··· DATASET ENTRIES

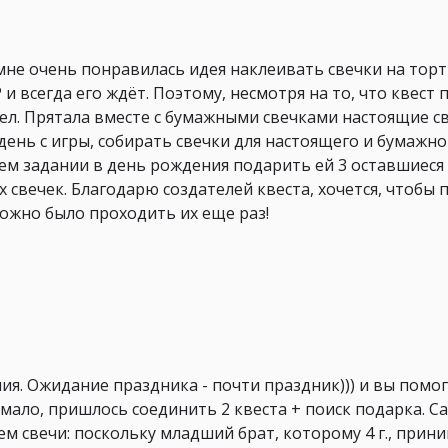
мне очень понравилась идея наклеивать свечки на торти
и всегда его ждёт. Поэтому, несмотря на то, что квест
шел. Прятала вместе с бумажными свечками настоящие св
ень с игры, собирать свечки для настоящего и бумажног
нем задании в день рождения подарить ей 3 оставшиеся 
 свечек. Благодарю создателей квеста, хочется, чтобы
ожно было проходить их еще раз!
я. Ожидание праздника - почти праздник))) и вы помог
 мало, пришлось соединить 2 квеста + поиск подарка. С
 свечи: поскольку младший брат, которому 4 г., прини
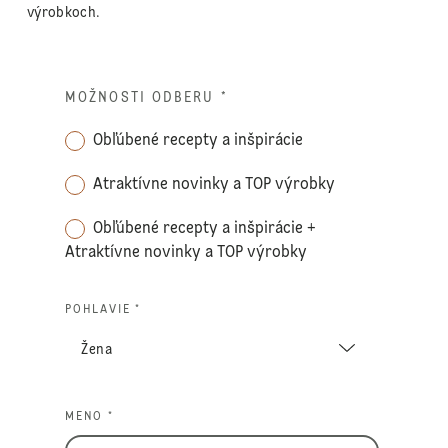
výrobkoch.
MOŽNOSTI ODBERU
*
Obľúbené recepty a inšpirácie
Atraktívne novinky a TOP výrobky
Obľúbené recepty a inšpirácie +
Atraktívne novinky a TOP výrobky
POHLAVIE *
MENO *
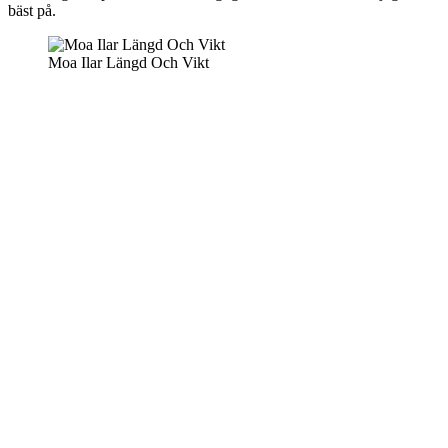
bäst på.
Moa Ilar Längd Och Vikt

······
··· DATASET ENTRIES

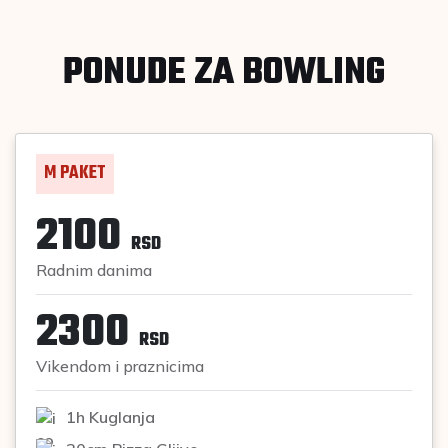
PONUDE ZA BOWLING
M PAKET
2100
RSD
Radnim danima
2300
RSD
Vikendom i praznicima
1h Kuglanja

······

WHAT IS BEING ASKED: Your answer should be the lines above, word for word, from the line with "мало, пришлось соединить" through the line with "Moa Ilar Längd Och Vikt", minus the pictures.

REPLY TO THE EXERCISE:
 мало, пришлось соединить 2 квеста + поиск подарка. С
 свечи: поскольку младший брат, которому 4 г., прини
výrobkoch.
MOŽNOSTI ODBERU
*
Obľúbené recepty a inšpirácie
Atraktívne novinky a TOP výrobky
Obľúbené recepty a inšpirácie +
Atraktívne novinky a TOP výrobky
POHLAVIE *
MENO *
bäst på.
Moa Ilar Längd Och Vikt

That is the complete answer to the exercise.